Kami segera turun serta Pak Sopir ikut turun tangan membantu menurunkan beberapa barang yang kami bawa.

"Halo, Bu Sania, selamat datang. Akhirnya sekian lama nego, jadi beli, ya, Bu." Seorang wanita paruh baya lebih tua dariku menyalamiku dan Adrian.

"Iya, Bu, udah boleh ditempatin, ya, Bu?"

"Oh iya, silakan masuk," ucapnya.

"Kasihan anak saya, Bu. Sudah lapar katanya, maklum jaraknya lumayan lama, mungkin sedikit lelah, ya, Nak?" Aku berpura-pura terlihat lembut pada Adrian.

Ia hanya mengangguk.

"Ya sudah, Bu. Silakan istirahat saja."

"Uangnya sudah pas atau masih mau ditambahin, Bu?" bisikku padanya.

"Ah, itu sudah lebih dari cukup. Terima kasih banyak, ya."

Aku hanya tersenyum dan mengangguk, lalu segera masuk dan memulai kehidupan baru bersama Adrian.

"Bu, tapi Bapak nanti kalau pulang langsung ke sini, kan?" ucap Adrian sedikit lelah.

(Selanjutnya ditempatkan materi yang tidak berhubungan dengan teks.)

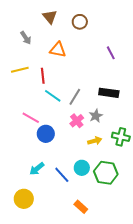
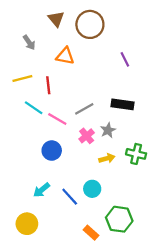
brown circle: (80, 22) -> (90, 24), size x1.6
cyan line: (53, 96) -> (34, 108), moved
gray line: (75, 97) -> (84, 109), turned 30
pink line: (31, 118) -> (57, 119), moved
green hexagon: (106, 173) -> (119, 219), moved

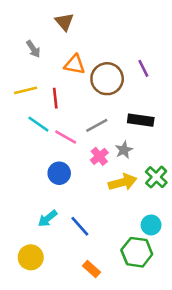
brown circle: (90, 24) -> (107, 79), moved
green cross: (136, 154) -> (156, 177), turned 30
yellow arrow: (107, 158) -> (123, 182), size x1.5
cyan circle: (92, 189) -> (151, 225), moved
orange rectangle: (91, 233) -> (92, 269), moved

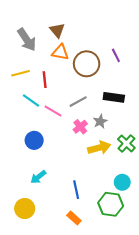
brown triangle: (64, 22) -> (57, 30), moved
gray arrow: (33, 49) -> (27, 40), size x1.6
blue circle: (59, 173) -> (34, 140), moved
blue line: (80, 226) -> (76, 190), moved, turned 30

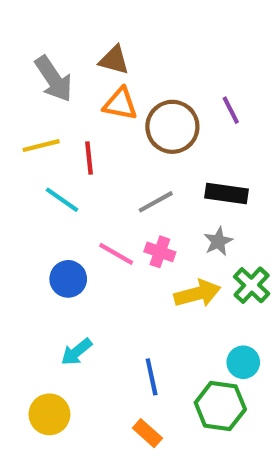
brown triangle: (57, 30) -> (114, 60), turned -35
pink line: (53, 111) -> (116, 254), moved
gray star: (100, 121) -> (218, 241), moved
pink cross: (80, 127) -> (160, 252), turned -32

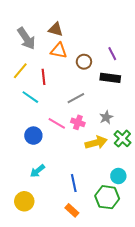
brown circle: (172, 127) -> (84, 62), size x0.6
yellow line: (41, 146) -> (20, 71), turned -36
black rectangle: (227, 193) -> (110, 78), moved

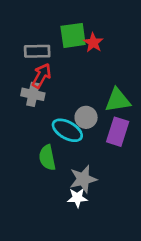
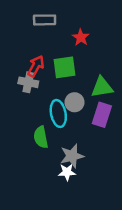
green square: (73, 35) -> (65, 67), moved
gray rectangle: (37, 51) -> (45, 20), moved
cyan ellipse: (67, 130) -> (58, 113), turned 50

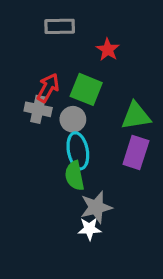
green square: (65, 67) -> (86, 89), turned 30
gray circle: (74, 102) -> (73, 119), moved
green semicircle: (41, 137) -> (75, 176), moved

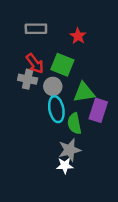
gray rectangle: (60, 26) -> (36, 29), moved
red arrow: (48, 88) -> (35, 64), turned 114
green triangle: (136, 116) -> (84, 92), moved
green semicircle: (75, 176) -> (74, 124), moved

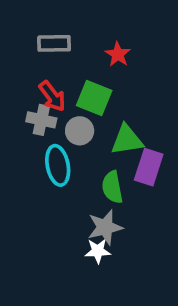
cyan ellipse: (56, 109) -> (58, 165), moved

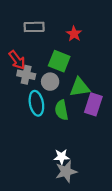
red arrow: (52, 96) -> (17, 60), moved
green semicircle: (112, 187) -> (61, 110), moved
gray star: (105, 227) -> (66, 172), moved

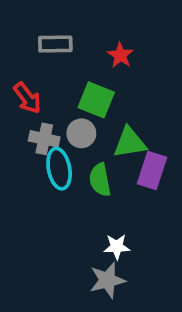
gray cross: (26, 75) -> (44, 139), moved
white star: (61, 157) -> (117, 247), moved

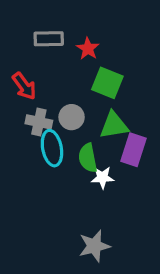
red star: (120, 55) -> (88, 49), moved
green square: (96, 100) -> (107, 83), moved
white star: (117, 247) -> (103, 177), moved

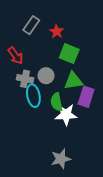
gray rectangle: (49, 39) -> (31, 25), turned -54
white star: (103, 177) -> (66, 115), size x1.5

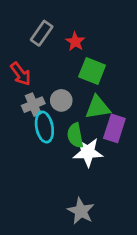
gray cross: (25, 79) -> (33, 105), turned -35
gray star: (61, 159) -> (81, 211), turned -30

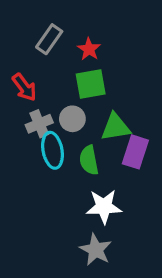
green square: (92, 71) -> (91, 84), moved, turned -32
white star: (88, 152) -> (104, 207), moved

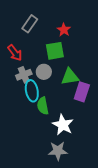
red star: (89, 49) -> (64, 30), moved
green semicircle: (89, 160) -> (43, 106), moved
white star: (104, 207) -> (63, 125), turned 30
gray star: (96, 250) -> (58, 151), turned -30

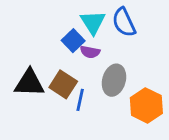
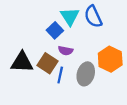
purple semicircle: (90, 52) -> (66, 51), moved
gray ellipse: (114, 80) -> (86, 74), moved
orange hexagon: (146, 105) -> (110, 59), moved

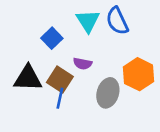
blue square: (55, 30) -> (52, 38), moved
blue line: (60, 75) -> (60, 98), moved

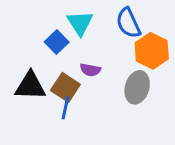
cyan triangle: (88, 21) -> (80, 23), moved
orange hexagon: (139, 74) -> (152, 51), moved
gray ellipse: (108, 93) -> (137, 87), moved

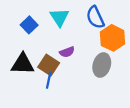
blue square: (57, 42) -> (29, 25), moved
purple semicircle: (90, 70) -> (67, 52), turned -32

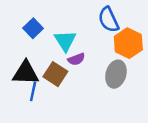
cyan triangle: (59, 17) -> (65, 41), moved
blue line: (49, 80) -> (33, 91), moved

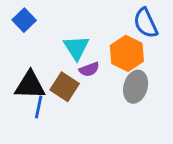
blue semicircle: (109, 20) -> (146, 23), moved
blue square: (33, 28) -> (24, 20), moved
orange hexagon: (128, 43) -> (127, 53), moved

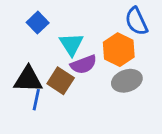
blue square: (24, 20) -> (38, 23), moved
purple semicircle: (89, 69) -> (84, 65), size x1.4
gray ellipse: (136, 87) -> (127, 81), turned 56

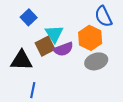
brown square: (61, 81) -> (45, 46), moved, turned 30
blue line: (36, 100) -> (33, 90), moved

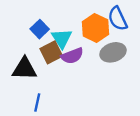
blue square: (29, 17) -> (40, 29), moved
orange hexagon: (90, 38) -> (96, 28), moved
gray ellipse: (96, 61) -> (113, 52), moved

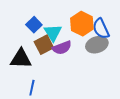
blue semicircle: (118, 19) -> (101, 29), moved

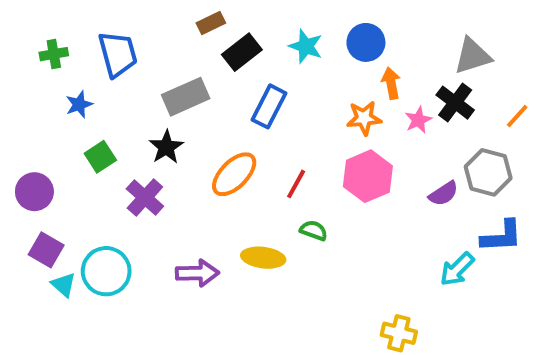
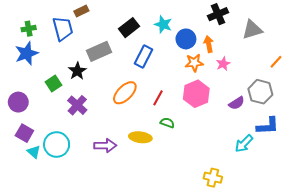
brown rectangle: (211, 23) -> (81, 11), moved
blue circle: (366, 42) -> (186, 39), moved
black cross: (455, 103) -> (218, 14), moved, turned 30
blue star: (79, 104) -> (27, 53), moved, size x1.6
black star: (166, 147) -> (77, 71), moved

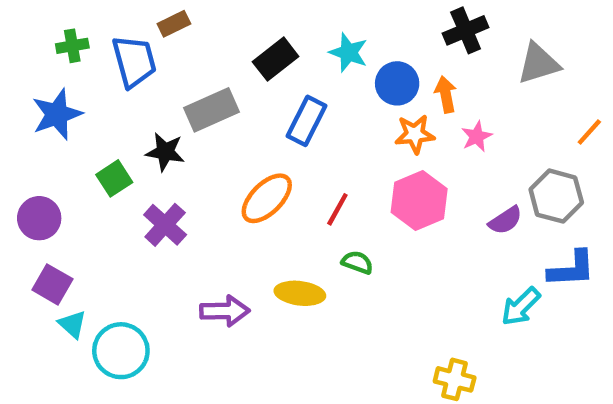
green cross: (29, 29) -> (72, 46), moved
black star: (77, 71) -> (165, 152), turned -30
cyan circle: (57, 145) -> (121, 351), moved

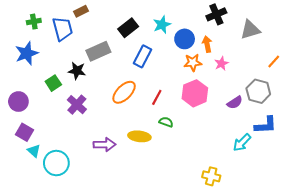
cyan star: (348, 52) -> (162, 25), turned 30

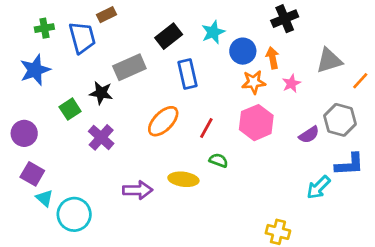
gray triangle: (250, 30) -> (329, 60), moved
blue rectangle: (142, 56) -> (188, 74), turned -40

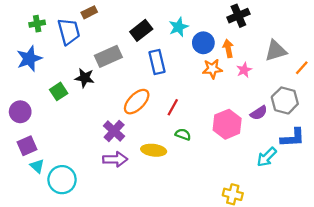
pink hexagon: (256, 123) -> (227, 124), moved
purple cross: (101, 137) -> (114, 131), moved
purple square: (32, 174) -> (27, 146), turned 36

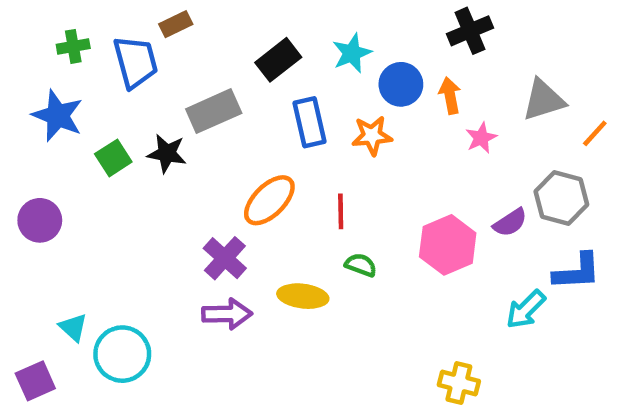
blue star: (29, 59) -> (58, 116), turned -30
orange star: (212, 69) -> (372, 136), moved
green square: (59, 91) -> (113, 158), moved
red line: (173, 107) -> (341, 211), turned -30
purple square: (27, 146) -> (35, 381), moved

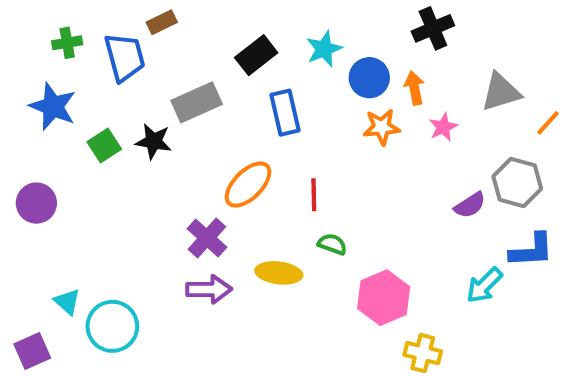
orange star: (372, 136) -> (382, 127), moved
pink hexagon: (448, 245) -> (384, 298), moved

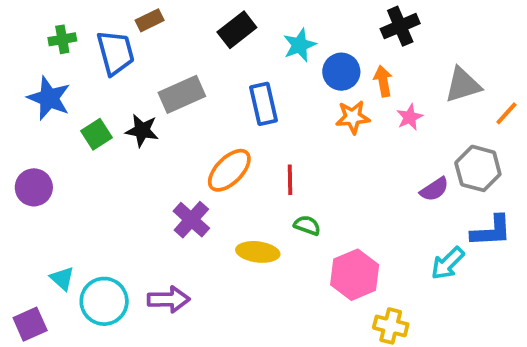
black rectangle: (256, 55) -> (237, 30), moved
purple arrow: (209, 289) -> (169, 299), moved

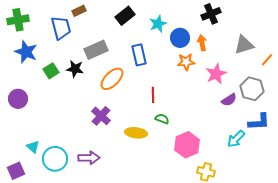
green cross: (62, 39) -> (18, 20), moved, size x1.5
pink star: (410, 117) -> (216, 74), moved, size x1.5
orange ellipse: (229, 170) -> (112, 79), moved

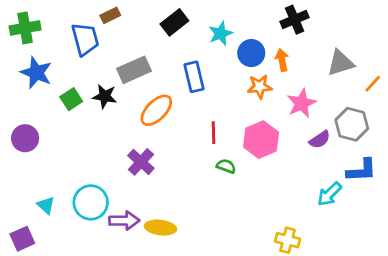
yellow ellipse: (136, 133) -> (160, 228), moved
pink hexagon: (187, 145) -> (261, 140), moved
cyan circle: (55, 159) -> (91, 202), moved

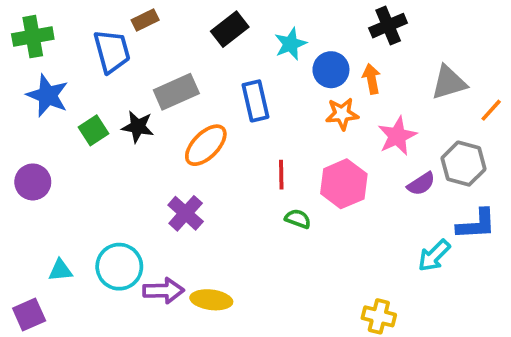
cyan triangle: (46, 205) -> (60, 270), turned -48

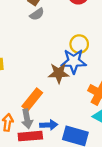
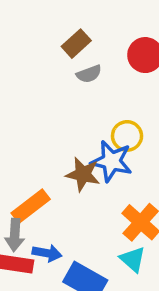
gray semicircle: (37, 14) -> (89, 74), moved

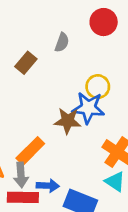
brown rectangle: (76, 44) -> (26, 63), moved
gray semicircle: (89, 74) -> (62, 42), turned -42

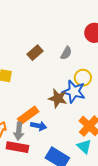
gray semicircle: (62, 42) -> (66, 53), moved
blue arrow: (48, 186) -> (39, 126), moved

Aku tak segera menimpali pertanyaan itu, aku pikir akan membuat diriku emosi.

"Bu, kenapa diam?"

Aku mengembuskan napas dengan kasar. "Mungkin saja pulang, kalau Bapakmu masih ingat dengan kita!" jawabku tak menghadap wajah Adrian.

Sebenarnya ada rasa kasihan, tetapi nyawaku hampir saja hilang di tangan Mas Bahar tempo lalu. Tapi, akhirnya ia juga yang berhasil aku kalahkan.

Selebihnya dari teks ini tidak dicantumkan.